RoboMIND: Benchmark on Multi-embodiment Intelligence Normative Data for Robot Manipulation


Kun Wu, Chengkai Hou, Jiaming Liu, Zhengping Che, Xiaozhu Ju, Zhuqin Yang, Meng Li, Yinuo Zhao, Zhiyuan Xu, Guang Yang, Shichao Fan, Xinhua Wang, Fei Liao, Zhen Zhao, Guangyu Li, Zhao Jin, Lecheng Wang, Jilei Mao, Ning Liu, Pei Ren, Qiang Zhang, Yaoxu Lyu, Mengzhen Liu, He Jingyang, Yulin Luo, Zeyu Gao, Chenxuan Li, Chenyang Gu, Yankai Fu, Di Wu, Xingyu Wang, Sixiang Chen, Zhenyu Wang, Pengju An, Siyuan Qian, Shanghang Zhang, Jian Tang

Paper ID 152

Session 16. Manipulation III

Poster Session (Day 4): Tuesday, June 24, 12:30-2:00 PM

Abstract: Developing robust and general-purpose manipulation policies is a key goal in robotics. To achieve effective generalization, it is essential to construct comprehensive datasets that encompass a large number of demonstration trajectories and diverse tasks. Unlike vision or language data, which can be sourced from the internet, robotic datasets require detailed observations and manipulation actions, necessitating significant investments in both hardware-software infrastructure and human labor. While existing works have focused on assembling various individual robot datasets, there is still a lack of a unified data collection standard and insufficient high-quality data across diverse tasks, scenarios, and robot types.
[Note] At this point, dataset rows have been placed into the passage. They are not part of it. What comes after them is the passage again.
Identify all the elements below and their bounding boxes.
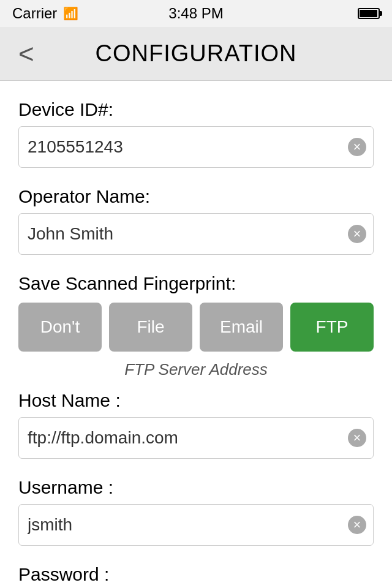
operator-name-clear-button[interactable]	[348, 225, 366, 243]
status-bar: Carrier 📶 3:48 PM	[0, 0, 392, 27]
username-input[interactable]	[18, 504, 374, 546]
fp-dont-button[interactable]: Don't	[18, 303, 102, 352]
device-id-clear-button[interactable]	[348, 138, 366, 156]
content-area: Device ID#: Operator Name: Save Scanned …	[0, 81, 392, 588]
fp-file-button[interactable]: File	[109, 303, 192, 352]
fingerprint-buttons-group: Don't File Email FTP	[18, 303, 374, 352]
device-id-wrapper	[18, 126, 374, 168]
operator-name-wrapper	[18, 213, 374, 255]
ftp-section: Host Name : Username : Password :	[18, 390, 374, 588]
host-name-input[interactable]	[18, 417, 374, 459]
time-label: 3:48 PM	[168, 5, 223, 22]
username-wrapper	[18, 504, 374, 546]
fp-email-button[interactable]: Email	[200, 303, 283, 352]
carrier-label: Carrier	[12, 5, 57, 22]
ftp-subtitle: FTP Server Address	[18, 360, 374, 379]
battery-icon	[358, 8, 380, 19]
operator-name-input[interactable]	[18, 213, 374, 255]
device-id-label: Device ID#:	[18, 99, 374, 120]
fp-ftp-button[interactable]: FTP	[290, 303, 374, 352]
fingerprint-label: Save Scanned Fingerprint:	[18, 273, 374, 294]
wifi-icon: 📶	[63, 6, 78, 21]
back-button[interactable]: <	[12, 37, 40, 70]
host-name-clear-button[interactable]	[348, 429, 366, 447]
page-title: CONFIGURATION	[96, 40, 297, 67]
host-name-label: Host Name :	[18, 390, 374, 411]
operator-name-label: Operator Name:	[18, 186, 374, 207]
username-label: Username :	[18, 477, 374, 498]
password-label: Password :	[18, 564, 374, 585]
fingerprint-section: Save Scanned Fingerprint: Don't File Ema…	[18, 273, 374, 352]
device-id-input[interactable]	[18, 126, 374, 168]
host-name-wrapper	[18, 417, 374, 459]
username-clear-button[interactable]	[348, 516, 366, 534]
nav-bar: < CONFIGURATION	[0, 27, 392, 81]
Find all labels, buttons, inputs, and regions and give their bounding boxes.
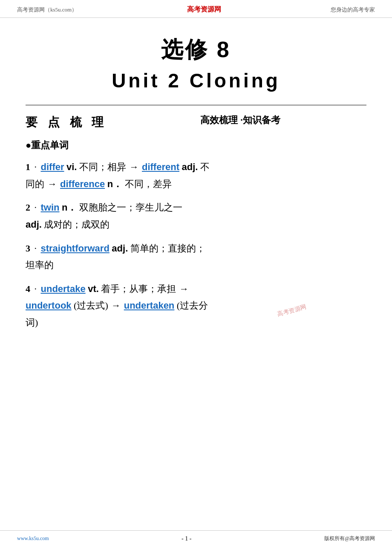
vocab-word-twin: twin: [41, 202, 60, 213]
vocab-number-2: 2: [26, 202, 30, 213]
vocab-word-undertake: undertake: [41, 283, 86, 294]
vocab-entry-2: 2 · twin n． 双胞胎之一；孪生儿之一 adj. 成对的；成双的: [26, 199, 366, 233]
divider: [26, 105, 366, 105]
page-footer: www.ks5u.com - 1 - 版权所有@高考资源网: [0, 530, 392, 546]
section-title-left: 要 点 梳 理: [26, 114, 192, 130]
header-center-logo: 高考资源网: [187, 5, 221, 14]
vocab-word-difference: difference: [60, 179, 105, 189]
footer-right: 版权所有@高考资源网: [324, 535, 375, 542]
vocab-word-undertaken: undertaken: [124, 300, 175, 311]
section-header: 要 点 梳 理 高效梳理 ·知识备考: [26, 114, 366, 130]
vocab-entry-3: 3 · straightforward adj. 简单的；直接的； 坦率的: [26, 240, 366, 274]
vocab-word-different: different: [142, 162, 179, 172]
vocab-word-undertook: undertook: [26, 300, 72, 311]
page-header: 高考资源网（ks5u.com） 高考资源网 您身边的高考专家: [0, 0, 392, 18]
bullet-section-title: ●重点单词: [26, 139, 366, 152]
page-wrapper: 高考资源网（ks5u.com） 高考资源网 您身边的高考专家 选修 8 Unit…: [0, 0, 392, 555]
footer-page-number: - 1 -: [182, 535, 191, 542]
vocab-number-1: 1: [26, 162, 30, 172]
page-main-title: 选修 8: [26, 35, 366, 65]
section-title-right: 高效梳理 ·知识备考: [192, 114, 366, 127]
vocab-section: ●重点单词 1 · differ vi. 不同；相异 → different a…: [26, 139, 366, 331]
footer-left: www.ks5u.com: [17, 535, 49, 542]
vocab-word-straightforward: straightforward: [41, 243, 110, 254]
vocab-entry-4: 4 · undertake vt. 着手；从事；承担 → undertook (…: [26, 280, 366, 331]
vocab-word-differ: differ: [41, 162, 64, 172]
unit-title: Unit 2 Cloning: [26, 69, 366, 92]
header-right-text: 您身边的高考专家: [331, 6, 375, 14]
vocab-entry-1: 1 · differ vi. 不同；相异 → different adj. 不 …: [26, 159, 366, 192]
header-left-text: 高考资源网（ks5u.com）: [17, 6, 77, 14]
vocab-number-4: 4: [26, 283, 30, 294]
main-content: 选修 8 Unit 2 Cloning 要 点 梳 理 高效梳理 ·知识备考 ●…: [0, 18, 392, 364]
vocab-number-3: 3: [26, 243, 30, 254]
In this paper, we introduce RoboMIND (Multi-embodiment Intelligence Normative Data for Robot Manipulation), a dataset containing 107k demonstration trajectories across 479 diverse tasks involving 96 object classes. RoboMIND is collected through human teleoperation and encompasses comprehensive robotic-related information, including multi-view observations, proprioceptive robot state information, and linguistic task descriptions. To ensure dataset consistency and reliability for imitation learning, RoboMIND is built on a unified data collection platform and standardized protocol, covering four distinct robotic embodiments: the Franka Emika Panda, the UR-5e, the AgileX dual-arm robot, and a humanoid robot with dual dexterous hands. Our dataset also includes 5k real-world failure demonstrations, each accompanied by detailed causes, enabling failure reflection and correction during policy learning. Additionally, we create a digital twin environment in the Isaac Sim simulator, replicating the real-world tasks and assets, which facilitates the low-cost collection of additional training data and enables efficient evaluation. To demonstrate the quality and diversity of our dataset, we conducted extensive experiments using various Imitation Learning methods for single task setting and state-of-the-art Vision-Language-Action (VLA) models for multi-task scenarios. By leveraging RoboMIND, the VLA models achieved high manipulation success rates and demonstrated strong generalization capabilities.